* Directions for this task: Output the data verbatim, minus the images.

* Entries provided:
──────

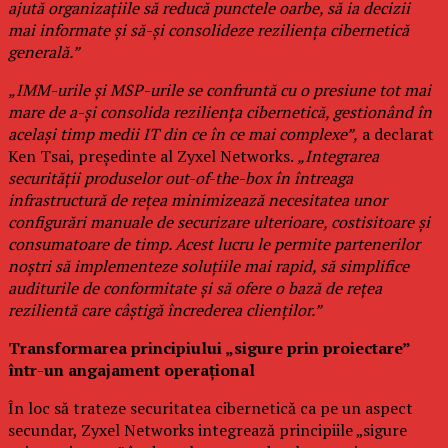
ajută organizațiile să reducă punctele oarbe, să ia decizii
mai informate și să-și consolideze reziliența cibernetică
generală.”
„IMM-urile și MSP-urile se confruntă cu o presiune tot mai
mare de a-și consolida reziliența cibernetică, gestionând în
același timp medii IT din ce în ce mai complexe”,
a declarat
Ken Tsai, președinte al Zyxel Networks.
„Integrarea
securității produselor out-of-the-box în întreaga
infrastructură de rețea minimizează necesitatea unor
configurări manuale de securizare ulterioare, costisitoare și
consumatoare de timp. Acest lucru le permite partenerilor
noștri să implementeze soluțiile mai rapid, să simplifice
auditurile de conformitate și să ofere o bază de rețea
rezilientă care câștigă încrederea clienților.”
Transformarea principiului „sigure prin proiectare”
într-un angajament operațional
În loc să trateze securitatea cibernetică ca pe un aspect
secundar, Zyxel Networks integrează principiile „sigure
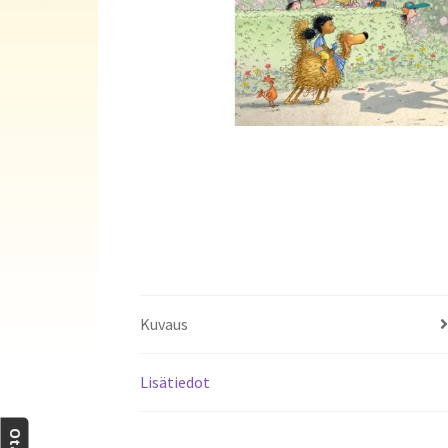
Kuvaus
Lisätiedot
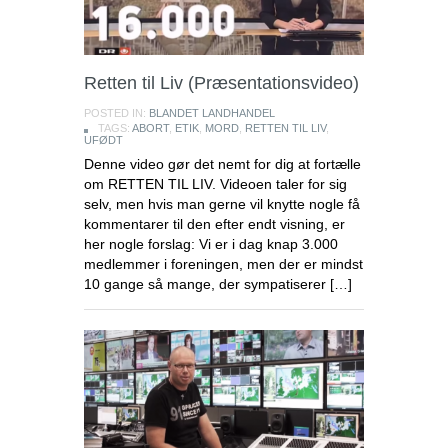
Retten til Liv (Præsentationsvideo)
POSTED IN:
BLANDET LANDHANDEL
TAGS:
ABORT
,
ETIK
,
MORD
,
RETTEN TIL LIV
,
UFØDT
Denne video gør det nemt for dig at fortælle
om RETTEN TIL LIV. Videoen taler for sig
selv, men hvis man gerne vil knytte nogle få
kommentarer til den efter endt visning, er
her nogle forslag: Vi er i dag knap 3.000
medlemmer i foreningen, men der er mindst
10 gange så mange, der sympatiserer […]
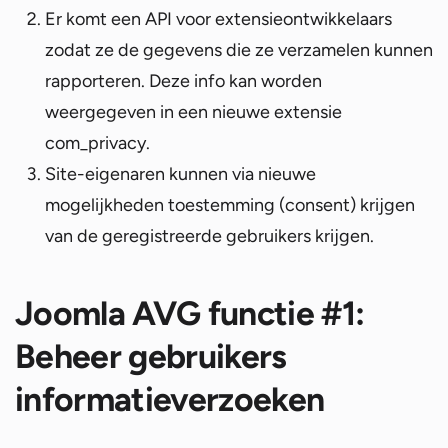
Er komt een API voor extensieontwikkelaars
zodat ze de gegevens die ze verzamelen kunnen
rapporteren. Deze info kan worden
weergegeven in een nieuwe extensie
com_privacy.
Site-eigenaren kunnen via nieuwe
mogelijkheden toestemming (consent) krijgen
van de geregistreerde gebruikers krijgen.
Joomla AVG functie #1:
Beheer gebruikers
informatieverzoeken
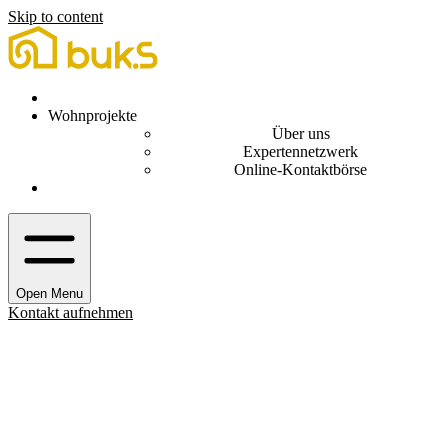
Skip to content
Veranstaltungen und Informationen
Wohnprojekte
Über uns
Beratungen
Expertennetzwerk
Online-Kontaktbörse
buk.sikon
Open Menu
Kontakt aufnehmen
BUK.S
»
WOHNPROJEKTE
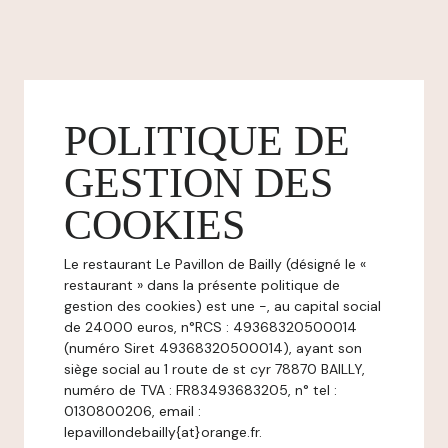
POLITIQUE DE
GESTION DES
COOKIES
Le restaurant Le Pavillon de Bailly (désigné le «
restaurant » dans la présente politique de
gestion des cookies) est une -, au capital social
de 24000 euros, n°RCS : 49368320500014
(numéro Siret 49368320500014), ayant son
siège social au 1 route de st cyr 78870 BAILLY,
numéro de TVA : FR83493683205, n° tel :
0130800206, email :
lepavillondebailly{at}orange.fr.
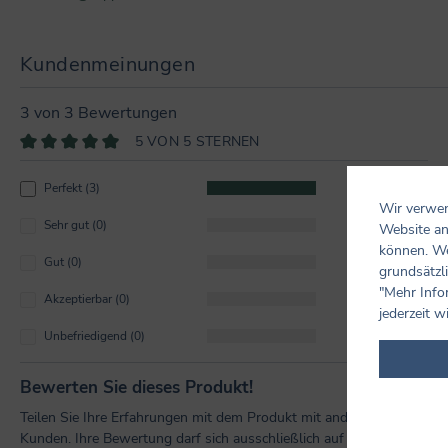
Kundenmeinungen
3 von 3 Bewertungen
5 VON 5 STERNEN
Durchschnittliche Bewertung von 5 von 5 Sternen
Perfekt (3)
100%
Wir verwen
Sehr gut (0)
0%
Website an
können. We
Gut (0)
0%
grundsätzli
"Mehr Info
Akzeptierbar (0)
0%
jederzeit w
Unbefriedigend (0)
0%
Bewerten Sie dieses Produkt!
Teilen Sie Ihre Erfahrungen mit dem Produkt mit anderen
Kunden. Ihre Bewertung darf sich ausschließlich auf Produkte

──────

* Reply to the exercise:
ajută organizațiile să reducă punctele oarbe, să ia decizii
mai informate și să-și consolideze reziliența cibernetică
generală.”
„IMM-urile și MSP-urile se confruntă cu o presiune tot mai
mare de a-și consolida reziliența cibernetică, gestionând în
același timp medii IT din ce în ce mai complexe”,
a declarat
Ken Tsai, președinte al Zyxel Networks.
„Integrarea
securității produselor out-of-the-box în întreaga
infrastructură de rețea minimizează necesitatea unor
configurări manuale de securizare ulterioare, costisitoare și
consumatoare de timp. Acest lucru le permite partenerilor
noștri să implementeze soluțiile mai rapid, să simplifice
auditurile de conformitate și să ofere o bază de rețea
rezilientă care câștigă încrederea clienților.”
Transformarea principiului „sigure prin proiectare”
într-un angajament operațional
În loc să trateze securitatea cibernetică ca pe un aspect
secundar, Zyxel Networks integrează principiile „sigure
Kuvaus
Lisätiedot
Retten til Liv (Præsentationsvideo)
POSTED IN:
BLANDET LANDHANDEL
TAGS:
ABORT
,
ETIK
,
MORD
,
RETTEN TIL LIV
,
UFØDT
Denne video gør det nemt for dig at fortælle
om RETTEN TIL LIV. Videoen taler for sig
selv, men hvis man gerne vil knytte nogle få
kommentarer til den efter endt visning, er
her nogle forslag: Vi er i dag knap 3.000
medlemmer i foreningen, men der er mindst
10 gange så mange, der sympatiserer […]
Er komt een API voor extensieontwikkelaars
zodat ze de gegevens die ze verzamelen kunnen
rapporteren. Deze info kan worden
weergegeven in een nieuwe extensie
com_privacy.
Site-eigenaren kunnen via nieuwe
mogelijkheden toestemming (consent) krijgen
van de geregistreerde gebruikers krijgen.
Joomla AVG functie #1:
Beheer gebruikers
informatieverzoeken
Skip to content
Veranstaltungen und Informationen
Wohnprojekte
Über uns
Beratungen
Expertennetzwerk
Online-Kontaktbörse
buk.sikon
Open Menu
Kontakt aufnehmen
BUK.S
»
WOHNPROJEKTE
POLITIQUE DE
GESTION DES
COOKIES
Le restaurant Le Pavillon de Bailly (désigné le «
restaurant » dans la présente politique de
gestion des cookies) est une -, au capital social
de 24000 euros, n°RCS : 49368320500014
(numéro Siret 49368320500014), ayant son
siège social au 1 route de st cyr 78870 BAILLY,
numéro de TVA : FR83493683205, n° tel :
0130800206, email :
lepavillondebailly{at}orange.fr.
Kundenmeinungen
3 von 3 Bewertungen
5 VON 5 STERNEN
Durchschnittliche Bewertung von 5 von 5 Sternen
Perfekt (3)
100%
Wir verwen
Sehr gut (0)
0%
Website an
können. We
Gut (0)
0%
grundsätzli
"Mehr Info
Akzeptierbar (0)
0%
jederzeit w
Unbefriedigend (0)
0%
Bewerten Sie dieses Produkt!
Teilen Sie Ihre Erfahrungen mit dem Produkt mit anderen
Kunden. Ihre Bewertung darf sich ausschließlich auf Produkte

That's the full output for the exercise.